/this/url/sucks/cgi-bin/showArticle2.php?
articleID=9487220&sessionID=394582849
&phaseOfMoon=…


Is there a reason I should care what scripting language your site is implemented in this week?

Is there a reason I should care what variable names your script uses this week?

Is there a reason I should care what directory you store your script in this week?

Is there a reason why I should see any implementation details at all, or be forced to try to cut and paste a 494-byte URL when I want to recommend your site to a friend?

And should it be harder to make a sensible URL than a ludicrous one?


These questions have been bugging me for a while now, and I’m certainly not the only one. The problem is that not only do many systems create ugly URLs by default — one of the most hideous examples I’ve seen recently was the otherwise interesting Exhibition Engine, which actually does generate 494-byte URLs — even a small reorg of your site will break user bookmarks unless you invest time in awkwardly-implemented URL-redirection libraries.

So I guess the real title of this rant is “Implementation Details Considered Harmful.” Now, how do we fix it?

People familiar with my other sites will understand why I’m interested in the Gallery project on SourceForge. I can’t really use it without separating the page layout from the code and ripping out the JavaScript and pop-ups, but it’s a cool package, and you can strip a lot of the implementation details out of the URLs. Well, if you’re running Apache 1.x with mod_rewrite, anyway.

What to do?

"The similarity to unix and other disk operating system filename conventions should be taken as purely coincidental, and should not be taken to indicate that URIs should be interpreted as file names." —W3C URI specs

For static web sites, the “URL as path” model made sense. You had to put your HTML files somewhere on the disk, after all, so a straight mapping from one to the other avoided all sorts of problems. It also created a few, like adopting the Unix ~user convention for personal areas on a server.

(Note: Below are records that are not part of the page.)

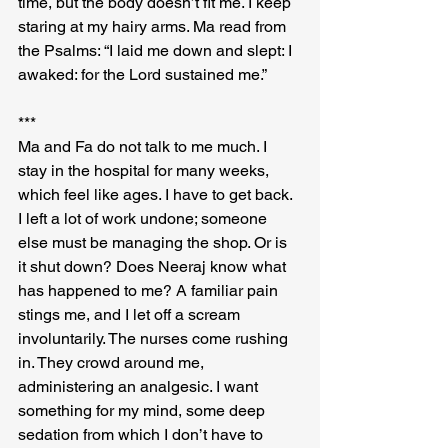
time, but the body doesn’t fit me. I keep 
staring at my hairy arms. Ma read from 
the Psalms: “I laid me down and slept: I 
awaked: for the Lord sustained me.”
***
Ma and Fa do not talk to me much. I 
stay in the hospital for many weeks, 
which feel like ages. I have to get back. 
I left a lot of work undone; someone 
else must be managing the shop. Or is 
it shut down? Does Neeraj know what 
has happened to me? A familiar pain 
stings me, and I let off a scream 
involuntarily. The nurses come rushing 
in. They crowd around me, 
administering an analgesic. I want 
something for my mind, some deep 
sedation from which I don’t have to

With all the scripting going on these days, though, it’s become a major design flaw, so deeply embedded that every web server has at least one workaround for it. I think Apache has at least a dozen, of which mod_rewrite is probably the most arcane and widely-used.

The fix? Stop looking at dynamic web sites as “scripts with arguments,” and change the server so they can be easily configured as “scripted name-spaces.” The Gallery folks are on the right track with their mod_rewrite hack: replace /gallery/view_album.php?set_albumName=fishtank&id=guppy4 with /gallery/fishtank/guppy4.

But don’t stop there. If someone links to that picture today, will their bookmark work next year? We have complete control over the /gallery/ name-space, so if we can’t find an exact match, we can turn it into a search. In fact, we can treat all requests as searches, creating galleries dynamically in response to user requests. I can type /gallery/guppy on your site, and you can type /gallery/models/blondes on mine. As long as there’s something on the site that matches, we’ll get what we were looking for, and saved bookmarks will work.

There’s CPU usage to deal with, and state to maintain, of course, but I’ve got a few ideas for those, as well. That’s another rant.

Update: Since I originally wrote this, I’ve migrated my online cookbook to work this way. Try it out, and pay attention to the URLs, especially when entered with errors.

Update: To no great surprise, someone else has proposed something similar in concept but considerably smaller in scope. He has, however, given it a catchy name, Slash Forward. I don’t actually like the name, even setting aside the fannish connotation of “slash”; for some reason it reminds me of the obscure and poorly-articulated artistic movement FoundView. No obvious relationship between the two, particularly in regards to how they’re explained, but I get cranky sometimes.